De Wro bevat een algemeen verbod om de gronden en bebouwing in strijd met het bestemmingsplan te gebruiken en een strafbepaling. Deze hoeven daarom niet in het bestemmingsplan te worden opgenomen. Het handelen in strijd met aanlegregels of sloopregels valt hier echter niet onder. Overtreding hiervan dient nog steeds in het bestemmingsplan als strafbaar feit te worden aangemerkt.
De overgangs- en slotbepalingen van hoofdstuk 4 bevatten de onderstaande 3 bepalingen.
In het nieuwe Besluit op de ruimtelijke ordening (in werking 1 juli 2008) is overgangsrecht opgenomen dat in elk bestemmingsplan moet worden overgenomen.
Indien de in het plan opgenomen regels. voor wat betreft gebruik of bebouwing, afwijken van een bestaande legale situatie, dan zijn daarop de overgangsbepalingen van toepassing. De overgangsbepaling heeft tot doel bestaande belangen te respecteren totdat realisering van de nieuwe regels plaatsvindt.
Voor bouwwerken die onder het overgangsrecht vallen, is bepaald dat deze gedeeltelijk mogen worden vernieuwd of veranderd, mits de bestaande afwijking niet wordt vergroot. Gehele vernieuwing is in principe uitgesloten, waaronder ook gefaseerde vernieuwing van een bouwwerk wordt verstaan. Het doel van het overgangsrecht is dat het bestaande bouwwerk in de bestaande staat in stand mag worden gehouden. Uitsluitend na het tenietgaan van het bouwwerk door een calamiteit, waarmee onder andere brand of extreme weersomstandigheden wordt bedoeld, is onder voorwaarden gehele vernieuwing toegestaan.
Vergunningplichtige bouwwerken die zonder vergunning zijn opgericht, kunnen door overgangsrecht niet gelegaliseerd worden. Bouwen zonder vergunning is immers een overtreding van de Woningwet die niet door een regeling in een bestemmingsplan ongedaan kan worden gemaakt.
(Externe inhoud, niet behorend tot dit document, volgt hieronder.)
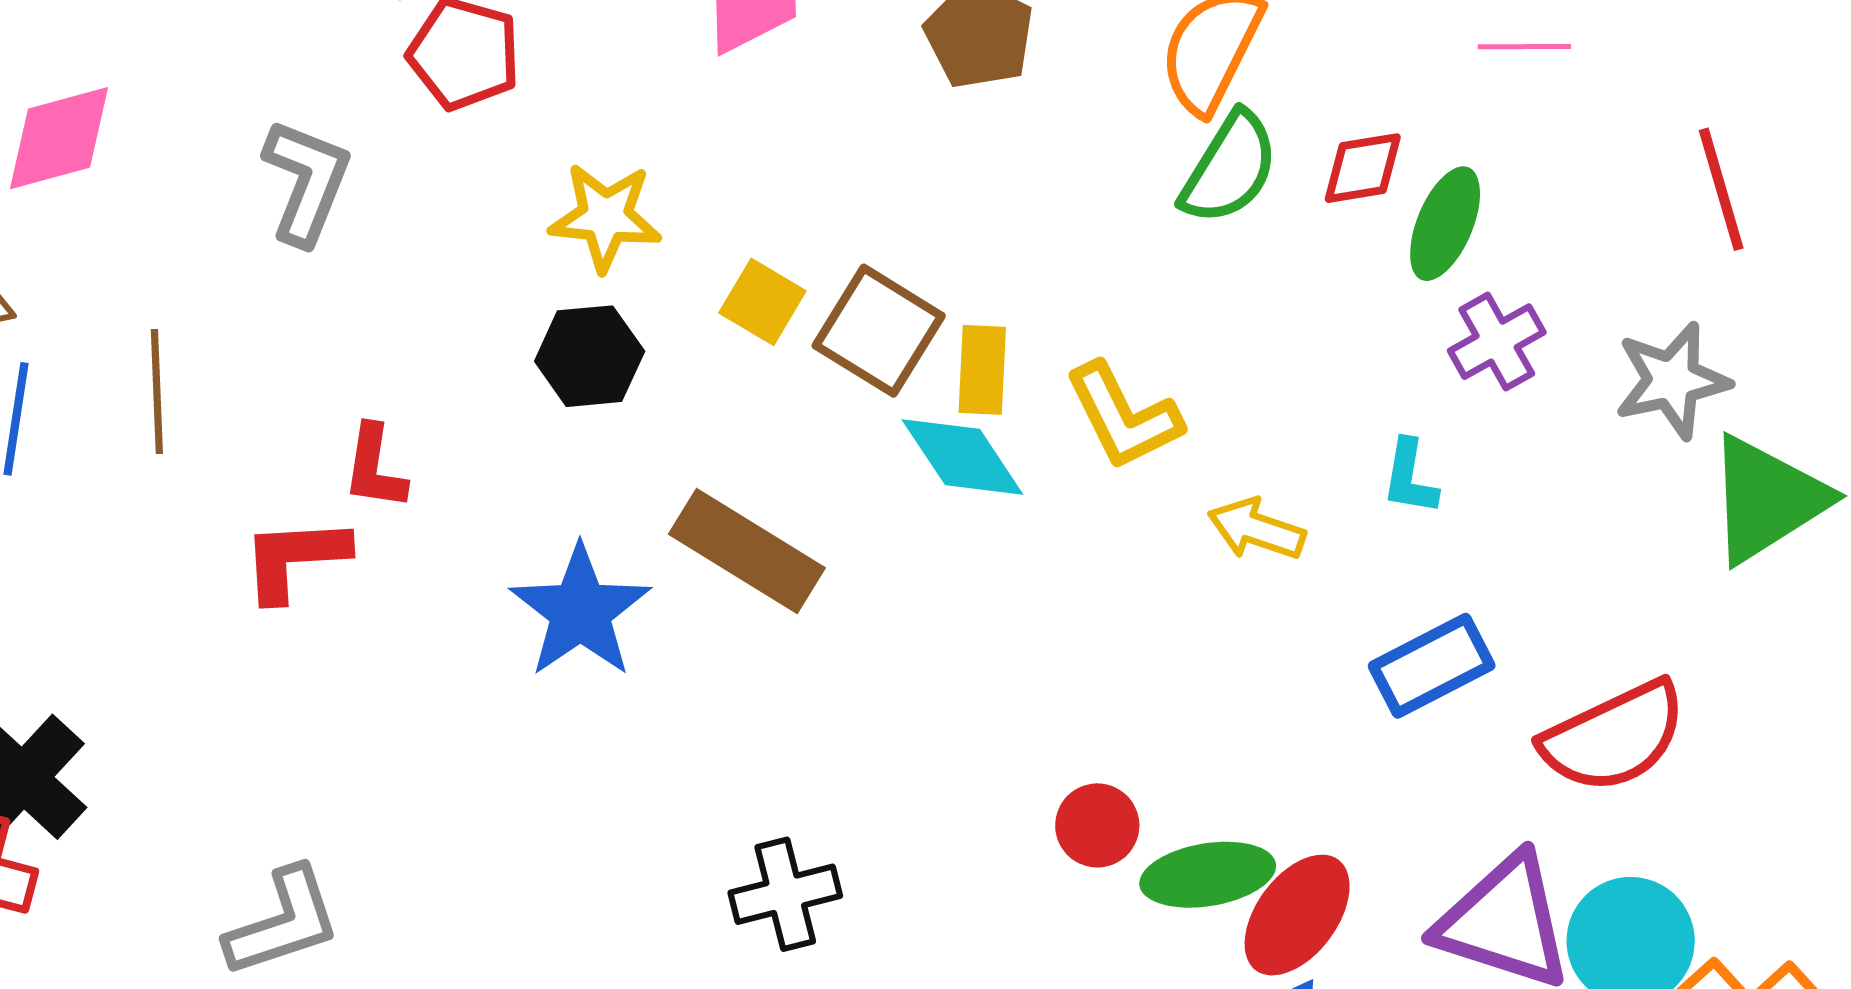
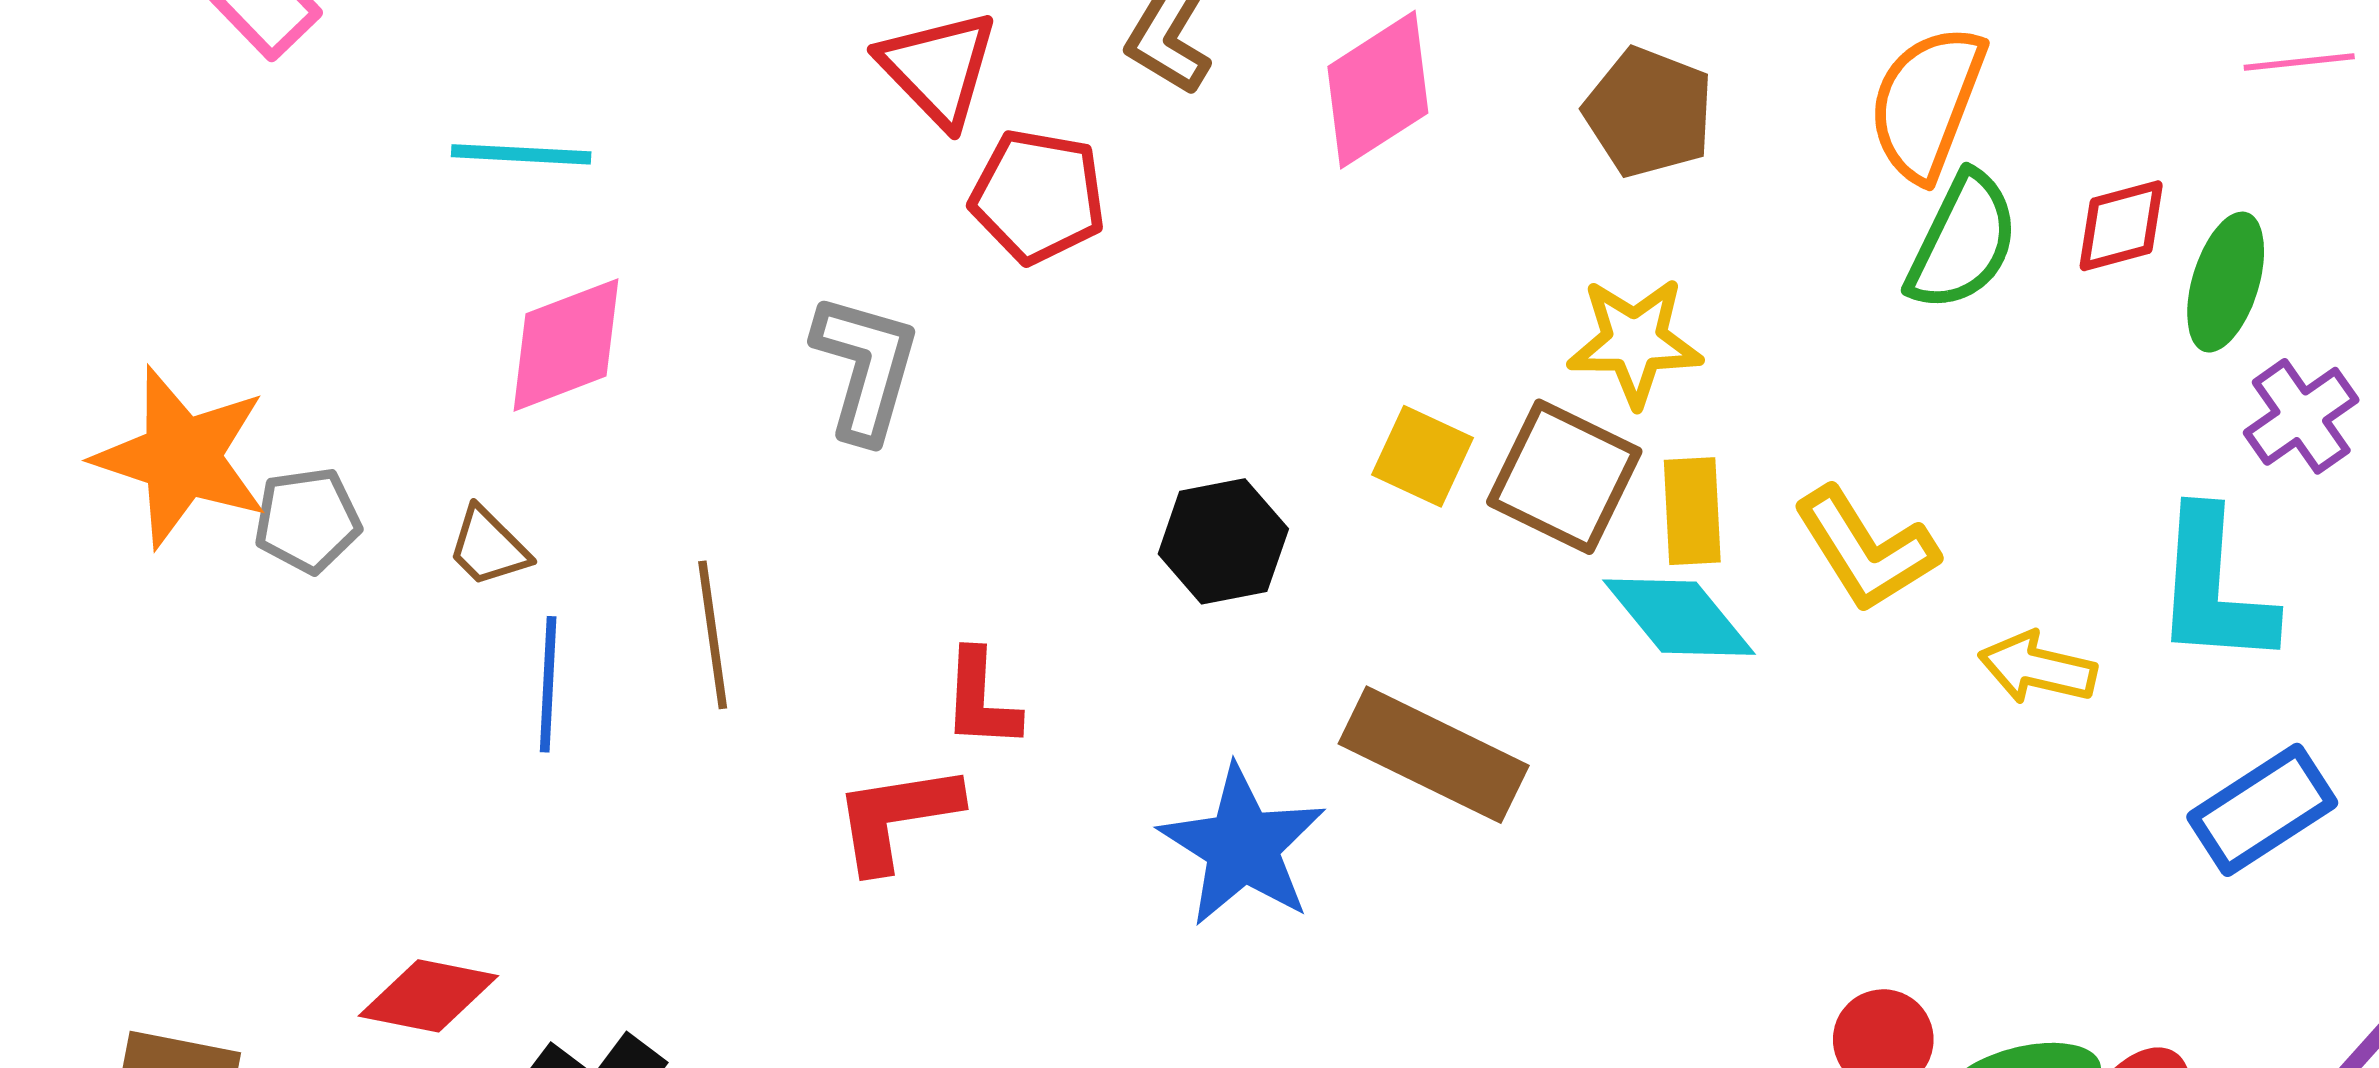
yellow star: (605, 217) -> (1635, 342), moved
cyan L-shape: (1410, 477) -> (2214, 588), size x1.8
Wel kan met een beroep op het overgangsrecht een aanvraag worden ingediend voor de verbouw van een illegaal bouwwerk. Om te voorkomen dat een dergelijke aanvraag moet worden gehonoreerd, is in de overgangsbepaling van dit plan opgenomen dat deze slechts van toepassing is op legale bouwwerken.
Voor het gebruik dat onder het overgangsrecht valt, is bepaald dat dat gebruik mag worden voortgezet. Het gebruik mag eveneens worden gewijzigd, voor zover de afwijking ten opzichte van het toegestane gebruik niet vergroot wordt.
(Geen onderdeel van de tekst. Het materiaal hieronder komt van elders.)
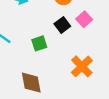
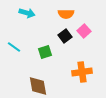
orange cross: (82, 66) -> (82, 72), turned 36

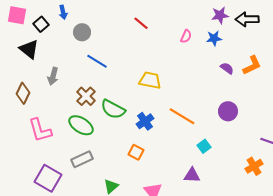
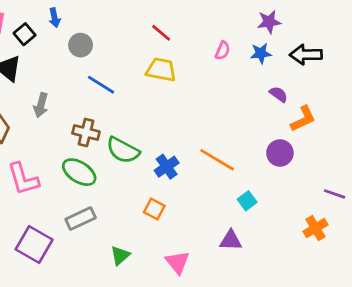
black arrow: (247, 19) -> (306, 55), moved
orange L-shape: (252, 65) -> (303, 119), moved
yellow trapezoid: (150, 80) -> (161, 70), moved
brown cross: (86, 96) -> (86, 132), turned -30

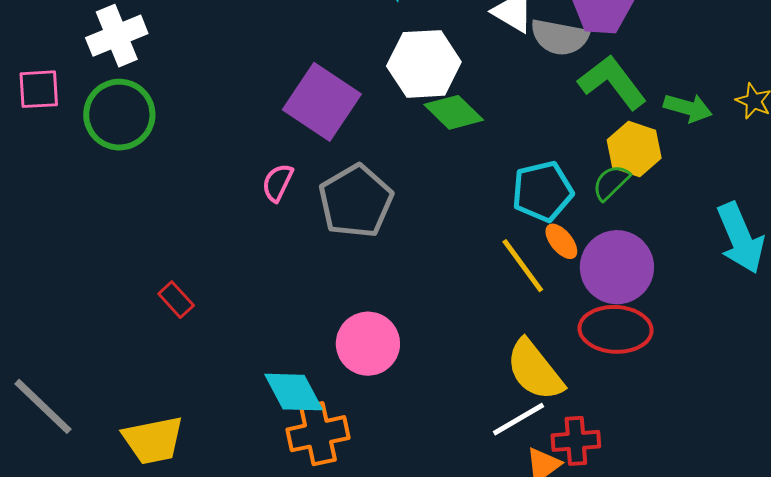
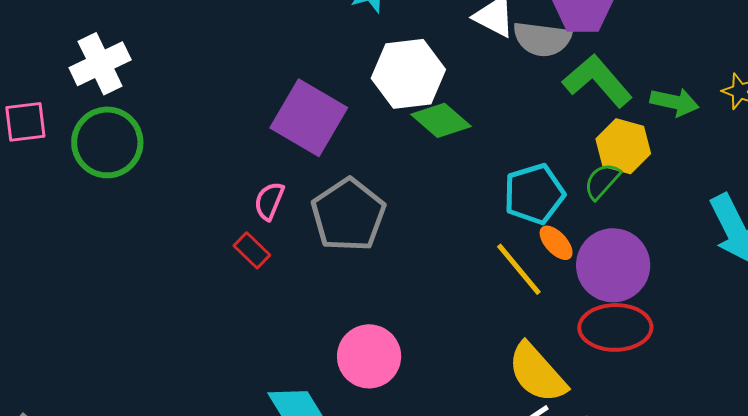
red rectangle: (176, 300) -> (252, 250), moved

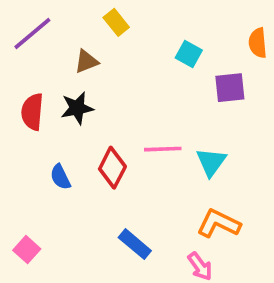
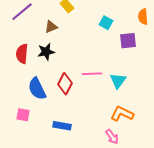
blue semicircle: (60, 177) -> (37, 89), size x1.6
blue rectangle: (135, 244) -> (62, 126), moved, turned -30
pink square: (27, 250) -> (23, 115), moved, turned -32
Hiervoor is reeds aangegeven dat illegale bouwwerken niet gelegaliseerd kunnen worden door overgangsrecht. Voor gebruik is dat in principe wel mogelijk maar vanuit het oogpunt van handhaving ongewenst. Gezien het voorgaande is in de overgangsbepaling opgenomen dat het gebruik, dat reeds in strijd was met het voorheen geldende plan, van het overgangsrecht is uitgesloten.
Ook na het van kracht worden van dit plan kan dus nog met succes handhavend worden opgetreden tegen gebruik dat reeds in strijd was met het voorgaande bestemmingsplan. Dit laatste is uiteraard mede afhankelijk van andere aspecten, waaronder de vraag of het strijdige gebruik reeds zolang plaatsvindt dat de gemeente haar rechten heeft verwerkt.
In dit artikel is de naam van het bestemmingsplan, de citeertitel, omschreven.
Prostitutie
In het plangebied van dit bestemmingsplan zijn geen seksinrichtingen gevestigd met een vergunning op basis van de APV. Gezien het in Utrecht gehanteerde maximumstelsel zijn nieuwe seksinrichtingen niet toegestaan en zijn seksinrichtingen uitgesloten in de gebruiksbepaling en in de begripsbepaling "aan huis verbonden beroep en bedrijf". Gelet op het binnen de gemeente gehanteerde maximumstelsel betekent de regeling in dit bestemmingsplan geen algeheel verbod, maar wel een verbod op seksinrichtingen binnen dit plangebied.